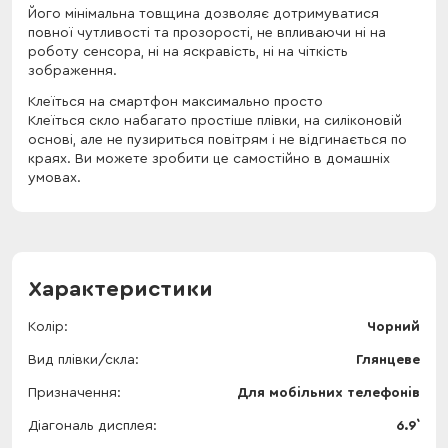
Його мінімальна товщина дозволяє дотримуватися
повної чутливості та прозорості, не впливаючи ні на
роботу сенсора, ні на яскравість, ні на чіткість
зображення.
Клеїться на смартфон максимально просто
Клеїться скло набагато простіше плівки, на силіконовій
основі, але не пузириться повітрям і не відгинається по
краях. Ви можете зробити це самостійно в домашніх
умовах.
Характеристики
Колір
Чорний
Вид плівки/скла
Глянцеве
Призначення
Для мобільних телефонів
Діагональ дисплея
6.9`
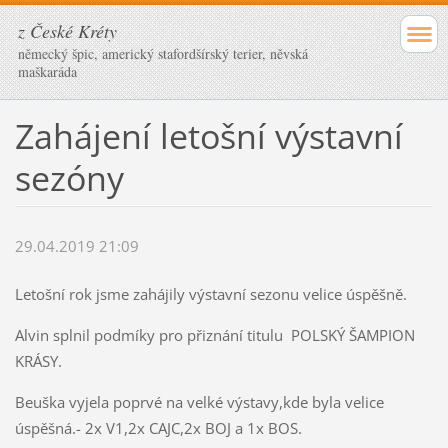
z České Kréty
německý špic, americký stafordšírský terier, něvská
maškaráda
Zahájení letošní výstavní
sezóny
29.04.2019 21:09
Letošní rok jsme zahájily výstavní sezonu velice úspěšně.
Alvin splnil podmíky pro přiznání titulu POLSKÝ ŠAMPION
KRÁSY.
Beuška vyjela poprvé na velké výstavy,kde byla velice
úspěšná.- 2x V1,2x CAJC,2x BOJ a 1x BOS.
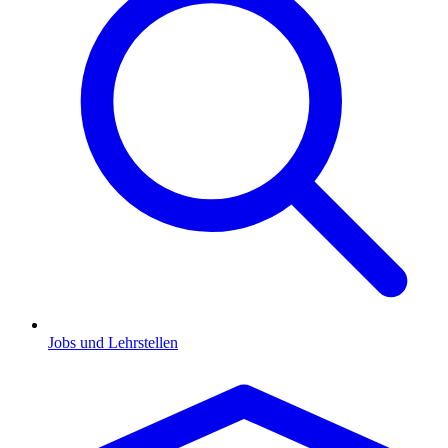
Jobs und Lehrstellen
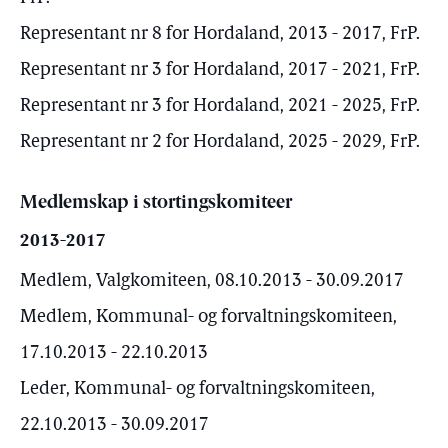
Representant nr 8 for Hordaland, 2013 - 2017, FrP.
Representant nr 3 for Hordaland, 2017 - 2021, FrP.
Representant nr 3 for Hordaland, 2021 - 2025, FrP.
Representant nr 2 for Hordaland, 2025 - 2029, FrP.
Medlemskap i stortingskomiteer
2013-2017
Medlem, Valgkomiteen, 08.10.2013 - 30.09.2017
Medlem, Kommunal- og forvaltningskomiteen,
17.10.2013 - 22.10.2013
Leder, Kommunal- og forvaltningskomiteen,
22.10.2013 - 30.09.2017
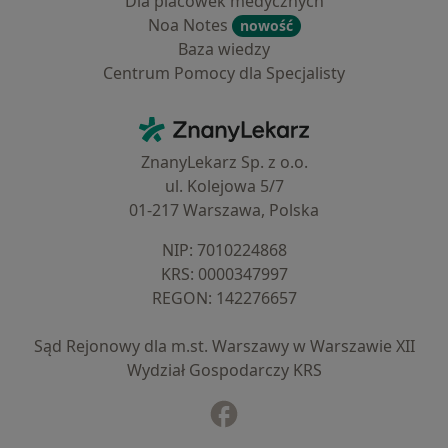
Dla placówek medycznych
Noa Notes
nowość
Baza wiedzy
Centrum Pomocy dla Specjalisty
Kontakt
ZnanyLekarz - Strona główna
ZnanyLekarz Sp. z o.o.
ul. Kolejowa 5/7
01-217 Warszawa, Polska
NIP: ⁠7010224868
KRS: ⁠0000347997
REGON: ⁠142276657
Sąd Rejonowy dla m.st. Warszawy w Warszawie XII
Wydział Gospodarczy KRS
Facebook
otwiera się w nowej karcie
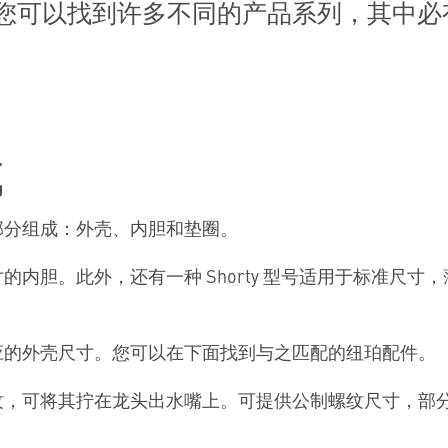
您可以找到许多不同的产品系列，其中必
成
部分组成：外壳、内胆和垫圈。
的内胆。此外，还有一种 Shorty 型号适用于标准尺寸
应的外壳尺寸。您可以在下面找到与之匹配的纽珀配件。
纹，可将其拧在龙头出水嘴上。可提供公制螺纹尺寸，部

__Task statement__: With every picture omitted, write out the material exactly from its first line through the line containing "Beuška vyjela poprvé".

__Task output__:
Його мінімальна товщина дозволяє дотримуватися
повної чутливості та прозорості, не впливаючи ні на
роботу сенсора, ні на яскравість, ні на чіткість
зображення.
Клеїться на смартфон максимально просто
Клеїться скло набагато простіше плівки, на силіконовій
основі, але не пузириться повітрям і не відгинається по
краях. Ви можете зробити це самостійно в домашніх
умовах.
Характеристики
Колір
Чорний
Вид плівки/скла
Глянцеве
Призначення
Для мобільних телефонів
Діагональ дисплея
6.9`
z České Kréty
německý špic, americký stafordšírský terier, něvská
maškaráda
Zahájení letošní výstavní
sezóny
29.04.2019 21:09
Letošní rok jsme zahájily výstavní sezonu velice úspěšně.
Alvin splnil podmíky pro přiznání titulu POLSKÝ ŠAMPION
KRÁSY.
Beuška vyjela poprvé na velké výstavy,kde byla velice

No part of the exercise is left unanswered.